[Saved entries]
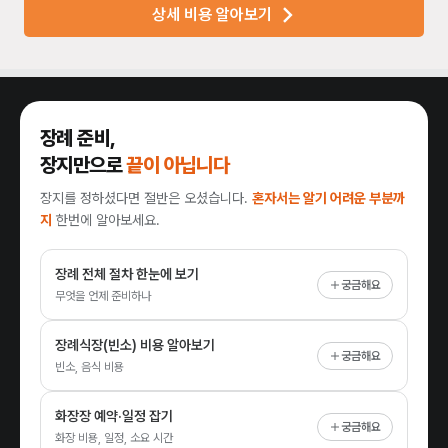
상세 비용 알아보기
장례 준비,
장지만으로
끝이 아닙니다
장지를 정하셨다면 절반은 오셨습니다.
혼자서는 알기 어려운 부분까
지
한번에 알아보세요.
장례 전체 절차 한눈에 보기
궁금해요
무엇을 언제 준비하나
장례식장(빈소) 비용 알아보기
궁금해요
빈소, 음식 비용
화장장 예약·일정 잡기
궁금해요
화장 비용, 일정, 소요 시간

* * *

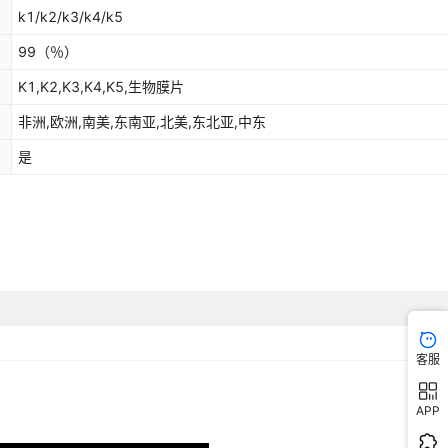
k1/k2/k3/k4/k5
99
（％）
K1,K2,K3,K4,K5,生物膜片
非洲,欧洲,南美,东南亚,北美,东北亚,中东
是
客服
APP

==

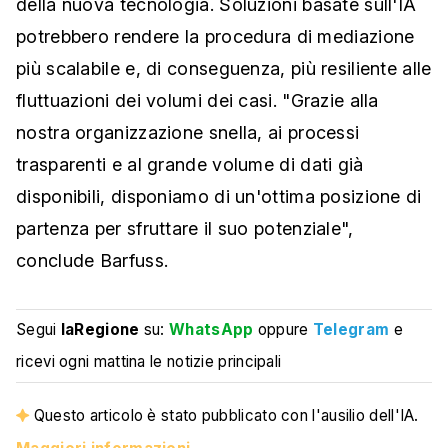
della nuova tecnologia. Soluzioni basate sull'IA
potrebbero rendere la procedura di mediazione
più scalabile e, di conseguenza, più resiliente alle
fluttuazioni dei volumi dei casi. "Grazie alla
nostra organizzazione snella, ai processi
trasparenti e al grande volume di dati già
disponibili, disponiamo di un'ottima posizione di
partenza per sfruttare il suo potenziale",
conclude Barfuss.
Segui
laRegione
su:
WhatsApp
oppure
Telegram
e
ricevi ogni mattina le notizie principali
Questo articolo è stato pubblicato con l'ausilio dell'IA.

Prompt |
In the data above, which lines lie between the line with "무엇을 언제 준비하나" and the line with "화장 비용, 일정, 소요 시간", inclusive? Print those lines exactly and nothing else.

Answer space |
무엇을 언제 준비하나
장례식장(빈소) 비용 알아보기
궁금해요
빈소, 음식 비용
화장장 예약·일정 잡기
궁금해요
화장 비용, 일정, 소요 시간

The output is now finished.